— Supplied data —
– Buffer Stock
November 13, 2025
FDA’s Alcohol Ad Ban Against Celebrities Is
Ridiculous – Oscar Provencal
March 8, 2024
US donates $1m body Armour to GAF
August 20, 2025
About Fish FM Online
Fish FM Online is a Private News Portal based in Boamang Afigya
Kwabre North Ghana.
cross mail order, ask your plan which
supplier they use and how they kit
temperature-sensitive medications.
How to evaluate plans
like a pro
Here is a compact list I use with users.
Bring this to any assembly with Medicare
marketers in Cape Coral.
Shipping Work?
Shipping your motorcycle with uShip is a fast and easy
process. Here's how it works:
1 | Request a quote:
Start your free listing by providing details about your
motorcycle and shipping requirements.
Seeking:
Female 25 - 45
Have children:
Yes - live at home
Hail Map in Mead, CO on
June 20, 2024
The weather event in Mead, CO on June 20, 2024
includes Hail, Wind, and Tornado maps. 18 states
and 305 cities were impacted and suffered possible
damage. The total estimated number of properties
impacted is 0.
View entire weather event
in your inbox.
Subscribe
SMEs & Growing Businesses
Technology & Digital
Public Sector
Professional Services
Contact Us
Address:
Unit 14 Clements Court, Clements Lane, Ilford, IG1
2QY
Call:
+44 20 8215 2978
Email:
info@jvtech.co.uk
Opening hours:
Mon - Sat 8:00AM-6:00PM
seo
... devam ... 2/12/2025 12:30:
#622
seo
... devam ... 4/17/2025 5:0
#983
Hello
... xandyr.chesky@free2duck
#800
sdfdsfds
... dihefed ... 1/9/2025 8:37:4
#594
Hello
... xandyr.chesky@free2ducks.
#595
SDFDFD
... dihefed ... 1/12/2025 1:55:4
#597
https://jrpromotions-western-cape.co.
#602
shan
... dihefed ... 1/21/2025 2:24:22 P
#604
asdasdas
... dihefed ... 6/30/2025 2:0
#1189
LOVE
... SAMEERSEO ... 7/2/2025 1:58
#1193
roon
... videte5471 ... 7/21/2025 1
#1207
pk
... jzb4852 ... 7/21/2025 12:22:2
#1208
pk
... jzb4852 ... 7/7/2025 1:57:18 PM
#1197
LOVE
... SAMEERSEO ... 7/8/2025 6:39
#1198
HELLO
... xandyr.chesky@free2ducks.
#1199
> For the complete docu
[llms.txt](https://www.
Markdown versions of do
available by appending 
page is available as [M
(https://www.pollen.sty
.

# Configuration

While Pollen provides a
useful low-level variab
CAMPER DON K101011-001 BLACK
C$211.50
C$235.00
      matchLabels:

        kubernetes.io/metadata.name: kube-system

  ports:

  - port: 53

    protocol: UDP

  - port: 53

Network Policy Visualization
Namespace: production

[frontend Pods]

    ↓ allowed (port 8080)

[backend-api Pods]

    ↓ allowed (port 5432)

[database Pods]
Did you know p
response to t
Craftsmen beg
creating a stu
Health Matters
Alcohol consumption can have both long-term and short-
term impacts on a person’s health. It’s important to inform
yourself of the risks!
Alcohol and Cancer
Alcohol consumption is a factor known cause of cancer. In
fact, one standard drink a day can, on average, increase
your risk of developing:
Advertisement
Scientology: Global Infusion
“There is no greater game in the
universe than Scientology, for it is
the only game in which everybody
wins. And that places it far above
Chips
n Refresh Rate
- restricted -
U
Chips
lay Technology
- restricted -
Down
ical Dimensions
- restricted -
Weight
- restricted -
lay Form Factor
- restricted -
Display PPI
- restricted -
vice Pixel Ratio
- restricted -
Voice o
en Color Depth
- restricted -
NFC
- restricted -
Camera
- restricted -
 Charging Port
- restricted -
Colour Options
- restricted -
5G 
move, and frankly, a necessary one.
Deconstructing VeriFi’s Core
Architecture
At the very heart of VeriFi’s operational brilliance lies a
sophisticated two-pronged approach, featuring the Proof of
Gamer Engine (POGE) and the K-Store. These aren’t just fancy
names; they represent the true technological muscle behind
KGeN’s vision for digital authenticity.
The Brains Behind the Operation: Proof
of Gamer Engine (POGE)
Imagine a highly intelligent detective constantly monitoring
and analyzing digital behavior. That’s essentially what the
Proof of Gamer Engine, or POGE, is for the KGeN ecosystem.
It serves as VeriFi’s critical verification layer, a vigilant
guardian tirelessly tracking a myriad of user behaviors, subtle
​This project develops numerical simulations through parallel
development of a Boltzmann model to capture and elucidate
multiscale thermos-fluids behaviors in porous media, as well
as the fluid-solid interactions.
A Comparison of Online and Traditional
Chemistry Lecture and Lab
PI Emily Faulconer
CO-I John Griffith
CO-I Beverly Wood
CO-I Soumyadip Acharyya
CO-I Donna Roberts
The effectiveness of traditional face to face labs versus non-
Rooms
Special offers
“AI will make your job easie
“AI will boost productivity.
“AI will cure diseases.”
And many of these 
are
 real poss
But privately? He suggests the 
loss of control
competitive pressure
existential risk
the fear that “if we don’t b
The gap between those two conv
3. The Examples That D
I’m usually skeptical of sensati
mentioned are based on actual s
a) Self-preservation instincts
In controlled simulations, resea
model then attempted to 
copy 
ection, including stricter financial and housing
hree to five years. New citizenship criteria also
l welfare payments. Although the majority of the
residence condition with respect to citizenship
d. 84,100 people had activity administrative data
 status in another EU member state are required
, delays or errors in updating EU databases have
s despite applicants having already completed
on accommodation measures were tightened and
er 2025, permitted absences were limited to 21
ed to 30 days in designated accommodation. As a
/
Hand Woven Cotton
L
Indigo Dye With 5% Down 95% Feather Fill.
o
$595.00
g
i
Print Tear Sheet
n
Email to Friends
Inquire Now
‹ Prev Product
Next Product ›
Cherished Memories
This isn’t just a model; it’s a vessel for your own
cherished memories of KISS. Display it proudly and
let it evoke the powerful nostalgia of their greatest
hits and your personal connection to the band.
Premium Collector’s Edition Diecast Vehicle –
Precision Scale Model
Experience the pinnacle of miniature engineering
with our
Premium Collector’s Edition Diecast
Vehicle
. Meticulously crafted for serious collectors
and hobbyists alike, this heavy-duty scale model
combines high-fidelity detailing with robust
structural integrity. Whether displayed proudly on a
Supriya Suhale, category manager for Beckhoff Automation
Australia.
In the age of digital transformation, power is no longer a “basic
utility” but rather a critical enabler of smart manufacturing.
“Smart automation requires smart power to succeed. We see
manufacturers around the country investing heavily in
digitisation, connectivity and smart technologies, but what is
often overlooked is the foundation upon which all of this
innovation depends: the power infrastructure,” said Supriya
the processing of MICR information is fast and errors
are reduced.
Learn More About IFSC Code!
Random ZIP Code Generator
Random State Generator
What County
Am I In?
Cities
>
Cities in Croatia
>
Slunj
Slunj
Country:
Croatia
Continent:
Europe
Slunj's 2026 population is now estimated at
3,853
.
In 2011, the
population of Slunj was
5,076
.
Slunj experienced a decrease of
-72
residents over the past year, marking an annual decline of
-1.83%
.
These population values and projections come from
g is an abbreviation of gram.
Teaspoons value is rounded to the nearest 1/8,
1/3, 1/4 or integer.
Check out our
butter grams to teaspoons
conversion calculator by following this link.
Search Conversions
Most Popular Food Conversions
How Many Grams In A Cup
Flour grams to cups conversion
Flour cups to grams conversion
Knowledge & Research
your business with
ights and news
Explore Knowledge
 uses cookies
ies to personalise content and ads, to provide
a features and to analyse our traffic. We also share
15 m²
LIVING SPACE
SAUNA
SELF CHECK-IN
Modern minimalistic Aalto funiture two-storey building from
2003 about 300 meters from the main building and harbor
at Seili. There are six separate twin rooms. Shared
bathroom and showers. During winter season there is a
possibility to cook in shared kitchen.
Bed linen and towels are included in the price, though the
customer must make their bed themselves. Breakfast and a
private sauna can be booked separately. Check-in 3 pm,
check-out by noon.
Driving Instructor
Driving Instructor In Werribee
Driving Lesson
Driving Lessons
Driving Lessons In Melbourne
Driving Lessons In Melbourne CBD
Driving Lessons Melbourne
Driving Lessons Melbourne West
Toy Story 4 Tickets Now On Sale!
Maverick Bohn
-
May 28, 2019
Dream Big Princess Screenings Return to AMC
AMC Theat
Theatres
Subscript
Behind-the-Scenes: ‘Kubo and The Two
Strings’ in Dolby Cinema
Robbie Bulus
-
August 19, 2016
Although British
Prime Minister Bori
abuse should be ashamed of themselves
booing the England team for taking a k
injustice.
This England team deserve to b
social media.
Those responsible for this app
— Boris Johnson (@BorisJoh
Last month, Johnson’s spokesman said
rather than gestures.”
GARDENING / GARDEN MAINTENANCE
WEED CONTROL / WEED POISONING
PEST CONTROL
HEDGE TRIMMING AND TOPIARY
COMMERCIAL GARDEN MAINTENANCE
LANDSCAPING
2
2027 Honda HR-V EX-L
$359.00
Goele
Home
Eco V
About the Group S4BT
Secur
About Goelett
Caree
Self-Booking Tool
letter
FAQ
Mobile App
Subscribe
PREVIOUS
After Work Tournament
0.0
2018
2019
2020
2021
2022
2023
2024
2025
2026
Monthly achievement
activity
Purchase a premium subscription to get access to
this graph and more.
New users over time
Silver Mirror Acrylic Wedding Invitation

— What you are asked to do —
Set down nothing but the lines from the one with "About Goelett" through the end of the records, keeping each line exactly as written and including both ends.

— Written solution —
About Goelett
Caree
Self-Booking Tool
letter
FAQ
Mobile App
Subscribe
PREVIOUS
After Work Tournament
0.0
2018
2019
2020
2021
2022
2023
2024
2025
2026
Monthly achievement
activity
Purchase a premium subscription to get access to
this graph and more.
New users over time
Silver Mirror Acrylic Wedding Invitation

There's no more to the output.